In September 2007, a group of ecologists filmed about 20 members of the Mashco Piro tribe from a helicopter flying above the Alto Purús national park. The group had established camp on the banks of the Las Piedras river near the Peruvian and Brazilian border. Scientists believe that the tribe prefers to construct palm-leaf huts on riverbanks during the dry season for fishing. During the wet season, they retreat to the rain forest. Similar huts were spotted in the 1980s.

In October 2011, the Peru Ministry of Environment released a video of a few Mashco Piro, taken by some travelers. Gabriella Galli, an Italian visitor to the park, also captured a photograph of the tribe members.

In 2012, Survival International released some new photographs of the tribe members. The archaeologist Diego Cortijo of the Spanish Geographical Society claimed to have captured photographs of a Mashco Piro family from the Manú National Park, while on an expedition along the Madre de Dios River in search of petroglyphs. However, this claim to the photograph was subsequently disputed by Jean-Paul Van Belle, who claimed to have taken these pictures three weeks earlier. His local guide Nicolas "Shaco" Flores, who was found dead six days later with a bamboo-tipped arrow stuck in his chest, is believed to have been killed by members of the Mashco Piro tribe.

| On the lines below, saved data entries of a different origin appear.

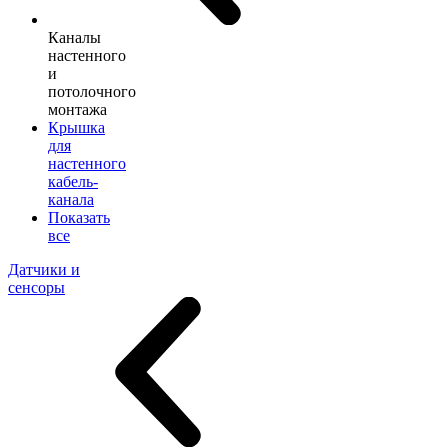
Каналы
настенного
и
потолочного
монтажа
Крышка
для
настенного
кабель-
канала
Показать
все
Датчики и
сенсоры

In August 2013, the BBC reported that a group of Mashco Piro people had been seen apparently asking neighboring villagers for food. The Peruvian government has banned contact with the Mashco Piro for fear that they might be infected by strangers with diseases to which the Mashco Piro have not built up immunity.

The Mashco Piro language is similar to the Yine language, and members of nearby Yine communities are able to communicate with the Mashco Piro. Yine villages will often plant an extra garden near the edges of the forest, intended to be used by Mashco Piro.

In July 2024, video and images of dozens of uncontacted Mashco Piro people, on the banks of a river a few kilometers from a series of logging concessions, were published by Survival International. In September 2024, at least two loggers were killed by a group of uncontacted Mashco Piro.